Thinking Americans need to be suspect of financial schemes of the greedy, as well as teachers misinforming and misdirecting our students. But in no way do the Dinner Party or Hartman pose a threat of any kind. Often Americans fear differences, fear creative, alternative-thinking women and men of any color, even though most, if not all, of our expansions of democracy and freedoms have come about as a result of the actions of the very people they fear. With what do Hartman and those "stupid, silly women with their salads" provide us? Maybe a different lens to look through, maybe a different creed to dance to.

Thank you, Ms. Jargon, for shedding light on a couple of alternative behaviors that we have yet to fully embrace, and ones I think can only make us collectively, not necessarily individually, strong. Maybe I'll start reading Westword again.

Oneida J. Meranto
Metro State College

Left wingnuts: I wonder whether Thornton High teacher Andy Hartman bothered telling his ninth-graders that Indonesian sneaker-factory workers earn ten times the income of other Indonesians? Along with James Loewen's Lies, did his students read Solzhenitsyn's Gulag Archipelago? Did he add to his exaggerated depiction of Europeans' excesses in the Americas an examination of Stalin's merciless slaughter of between thirty million and sixty million Soviet citizens? And while figuring the ratios of African-Americans in our jails, did he do the math on political and religious prisoners in Cuba and China?

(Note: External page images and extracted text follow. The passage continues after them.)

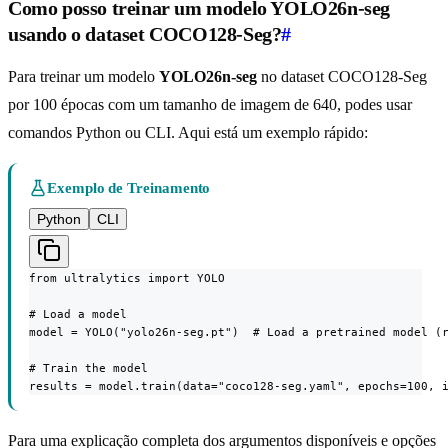
Como posso treinar um modelo YOLO26n-seg
usando o dataset COCO128-Seg?
#
Para treinar um modelo
YOLO26n-seg
no dataset COCO128-Seg
por 100 épocas com um tamanho de imagem de 640, podes usar
comandos Python ou CLI. Aqui está um exemplo rápido:
Exemplo de Treinamento
Python
CLI
from ultralytics import YOLO

# Load a model

model = YOLO("yolo26n-seg.pt")  # Load a pretrained model (r
# Train the model

results = model.train(data="coco128-seg.yaml", epochs=100, 
Para uma explicação completa dos argumentos disponíveis e opções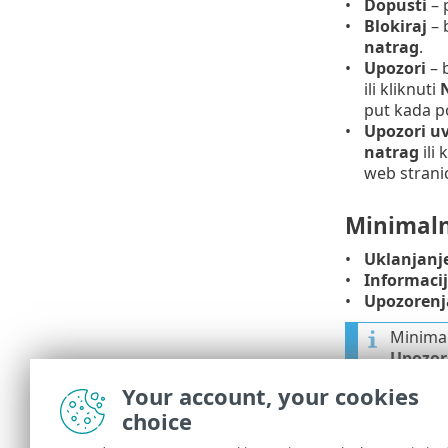
Dopusti
– 
Blokiraj
– 
natrag
.
Upozori
– 
ili kliknuti
put kada po
Upozori uv
natrag
ili 
web strani
Minimaln
Uklanjanj
Informaci
Upozorenj
Minimal
Upozor
Your account, your cookies
choice
Popis kor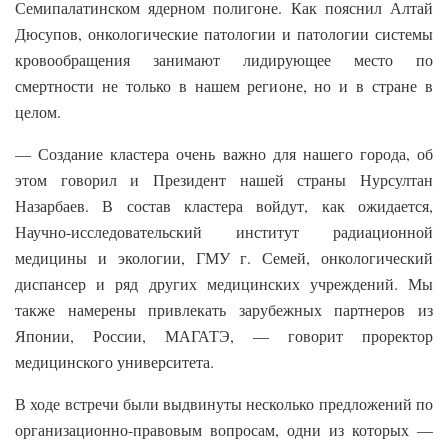
Семипалатинском ядерном полигоне. Как пояснил Алтай
Дюсупов, онкологические патологии и патологии системы
кровообращения занимают лидирующее место по
смертности не только в нашем регионе, но и в стране в
целом.
— Создание кластера очень важно для нашего города, об
этом говорил и Президент нашей страны Нурсултан
Назарбаев. В состав кластера войдут, как ожидается,
Научно-исследовательский институт радиационной
медицины и экологии, ГМУ г. Семей, онкологический
диспансер и ряд других медицинских учреждений. Мы
также намерены привлекать зарубежных партнеров из
Японии, России, МАГАТЭ, — говорит проректор
медицинского университета.
В ходе встречи были выдвинуты несколько предложений по
организационно-правовым вопросам, одни из которых —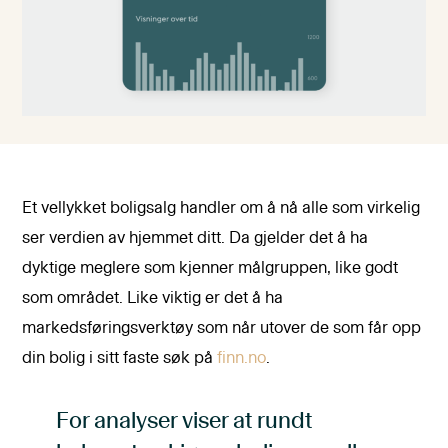
Et vellykket boligsalg handler om å nå alle som virkelig
ser verdien av hjemmet ditt. Da gjelder det å ha
dyktige meglere som kjenner målgruppen, like godt
som området. Like viktig er det å ha
markedsføringsverktøy som når utover de som får opp
din bolig i sitt faste søk på
finn.no
.
For analyser viser at rundt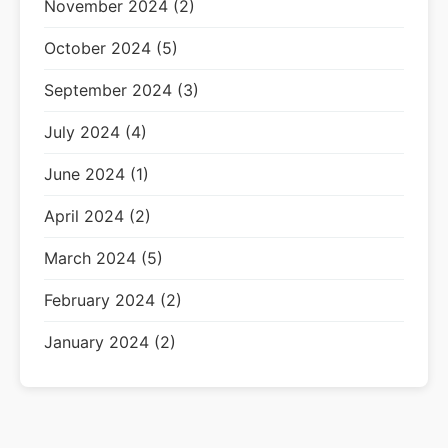
November 2024 (2)
October 2024 (5)
September 2024 (3)
July 2024 (4)
June 2024 (1)
April 2024 (2)
March 2024 (5)
February 2024 (2)
January 2024 (2)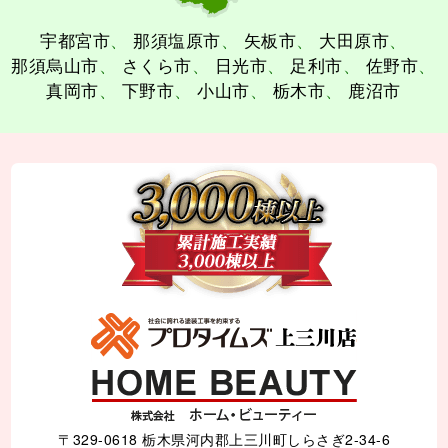
宇都宮市
那須塩原市
矢板市
大田原市
那須烏山市
さくら市
日光市
足利市
佐野市
真岡市
下野市
小山市
栃木市
鹿沼市
〒329-0618 栃木県河内郡上三川町しらさぎ2-34-6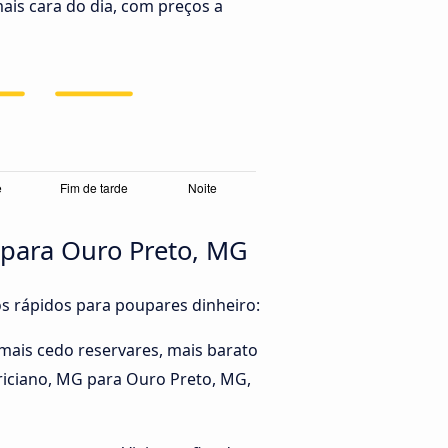
ais cara do dia, com preços a
 para Ouro Preto, MG
os rápidos para poupares dinheiro:
mais cedo reservares, mais barato
briciano, MG para Ouro Preto, MG,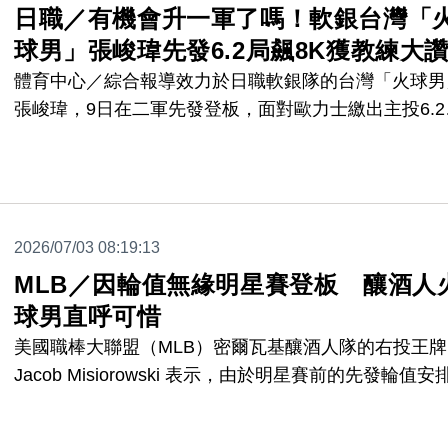
日職／有機會升一軍了嗎！軟銀台灣「
球男」張峻瑋先發6.2局飆8K獲教練大
體育中心／綜合報導效力於日職軟銀隊的台灣「火球男
張峻瑋，9日在二軍先發登板，面對歐力士繳出主投6.2
失1分，狂飆8K的優質先發表現，獲得軟銀一軍投手教
倉野信次稱讚，更表示「就算是在一軍登板也一點都不
怪，非常期待他接下來的成長。」
2026/07/03 08:19:13
MLB／因輪值無緣明星賽登板 釀酒人
球男直呼可惜
美國職棒大聯盟（MLB）密爾瓦基釀酒人隊的右投王牌
Jacob Misiorowski 表示，由於明星賽前的先發輪值安
他今年恐無法在明星賽中登板投球。儘管對此感到遺憾
但他表示理解球隊著眼於季後賽的長遠佈局。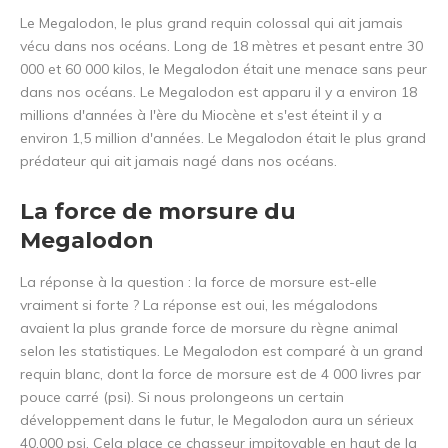
Le Megalodon, le plus grand requin colossal qui ait jamais
vécu dans nos océans. Long de 18 mètres et pesant entre 30
000 et 60 000 kilos, le Megalodon était une menace sans peur
dans nos océans. Le Megalodon est apparu il y a environ 18
millions d'années à l'ère du Miocène et s'est éteint il y a
environ 1,5 million d'années. Le Megalodon était le plus grand
prédateur qui ait jamais nagé dans nos océans.
La force de morsure du
Megalodon
La réponse à la question : la force de morsure est-elle
vraiment si forte ? La réponse est oui, les mégalodons
avaient la plus grande force de morsure du règne animal
selon les statistiques. Le Megalodon est comparé à un grand
requin blanc, dont la force de morsure est de 4 000 livres par
pouce carré (psi). Si nous prolongeons un certain
développement dans le futur, le Megalodon aura un sérieux
40.000 psi. Cela place ce chasseur impitoyable en haut de la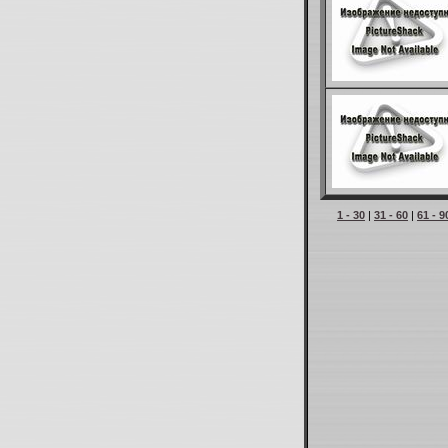
1 - 30
|
31 - 60
|
61 - 9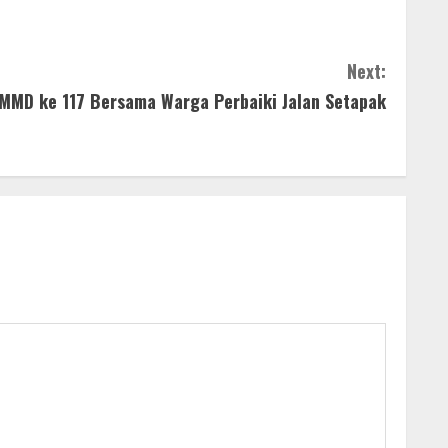
Next:
MMD ke 117 Bersama Warga Perbaiki Jalan Setapak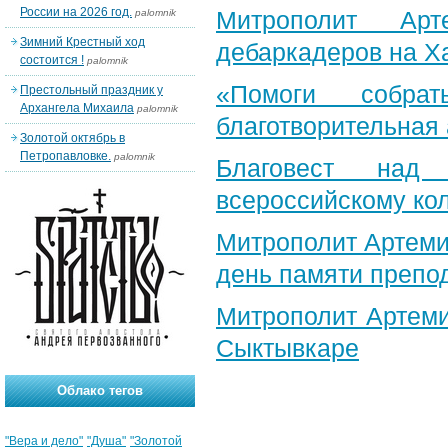
России на 2026 год.
Митрополит Арт
palomnik
Зимний Крестный ход
дебаркадеров на Х
состоится !
palomnik
«Помоги собра
Престольный праздник у
Архангела Михаила
palomnik
благотворительная
Золотой октябрь в
Петропавловке.
palomnik
Благовест над
всероссийскому ко
Митрополит Артеми
день памяти препо
Митрополит Артеми
Сыктывкаре
Облако тегов
"Вера и дело"
"Душа"
"Золотой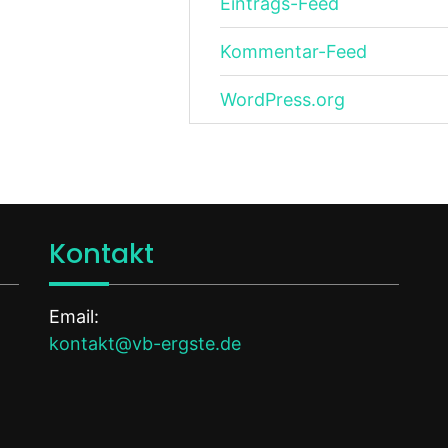
Eintrags-Feed
Kommentar-Feed
WordPress.org
Kontakt
Email:
kontakt@vb-ergste.de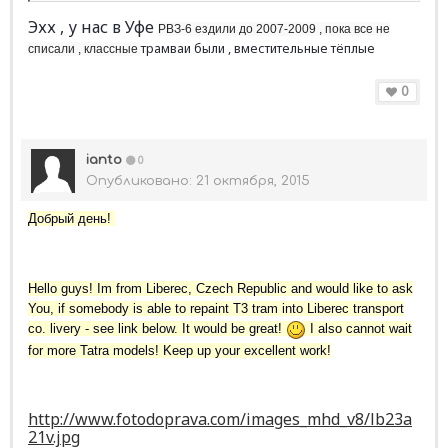
Эхх , у нас в Уфе
РВЗ-6 ездили до 2007-2009 , пока все не
трамваи были , вместительные тёплые
списали , классные
0
ianto
0
Опубликовано:
21 октября, 2015
Добрый день!
Hello guys! Im from Liberec, Czech Republic and would like to ask
You, if somebody is able to repaint T3 tram into Liberec transport
co. livery - see link below. It would be great!
I also cannot wait
for more Tatra models! Keep up your excellent work!
http://www.fotodoprava.com/images_mhd_v8/lb23a
21v.jpg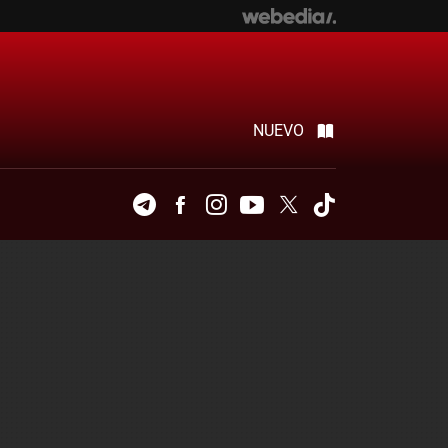
NUEVO
Telegram
Facebook
Instagram
Youtube
Twitter
Tiktok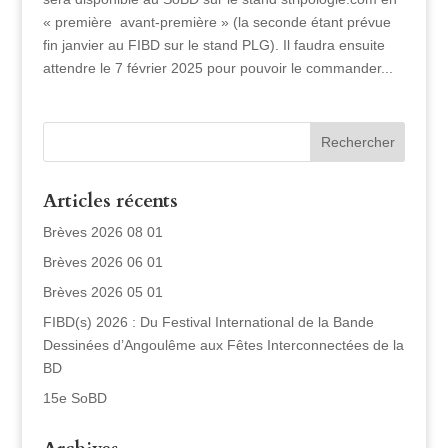
« première avant-première » (la seconde étant prévue
fin janvier au FIBD sur le stand PLG). Il faudra ensuite
attendre le 7 février 2025 pour pouvoir le commander...
Articles récents
Brèves 2026 08 01
Brèves 2026 06 01
Brèves 2026 05 01
FIBD(s) 2026 : Du Festival International de la Bande
Dessinées d’Angoulême aux Fêtes Interconnectées de la
BD
15e SoBD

Too damn many public-school teachers are leftists, and most administrators are foaming-at-the-mouth socialists eager to indoctrinate their young charges in The One True Way -- just like Andy. The problem for Andy is that today, too damn many parents expect a little more from the local collective -- er, public school. Today parents expect teachers to teach, rather than waste kids' time proselytizing political agendas on any side. Parents expect teachers to fill kids' heads with facts 'n' figures rather than political ideologies, no matter how "progressive." School administrators -- despite their personal politics -- know this and are responding appropriately (if only for self-preservation), as they did in Hartman's case. Moreover, all us grownups know that you can fire a teacher for sacrificing goats in the classroom and one or two immature kids will wail, gnash their teeth and rend sackcloth ($7.95/yd. at Naropa) in protest. So even if a few of Hartman's more easily persuaded kids walk out, petition and tell reporters how, like, way cool he is, it doesn't change the reality that he needs a little, well, re-education in educational methodology.

It isn't a matter of the school and parents not wanting kids exposed to these ideas, as Hartman, in true lefty form, claims. It's the teaching, stupid. That's what's he's being paid for -- yes, Andy, someone actually pays for the public schools! And what most thinking parents don't want to pay for is a goofball like Hartman avoiding actual teaching. Besides, public-school teachers should not be forcing or even encouraging their students to protest the military and American industry, and they certainly should not be inculcating white, heterosexual male kids in the popular, left-wingnut notion that they are personally guilty for every evil perpetrated by one human against another for the past 25,000 years.

That's what public university liberal arts programs are for.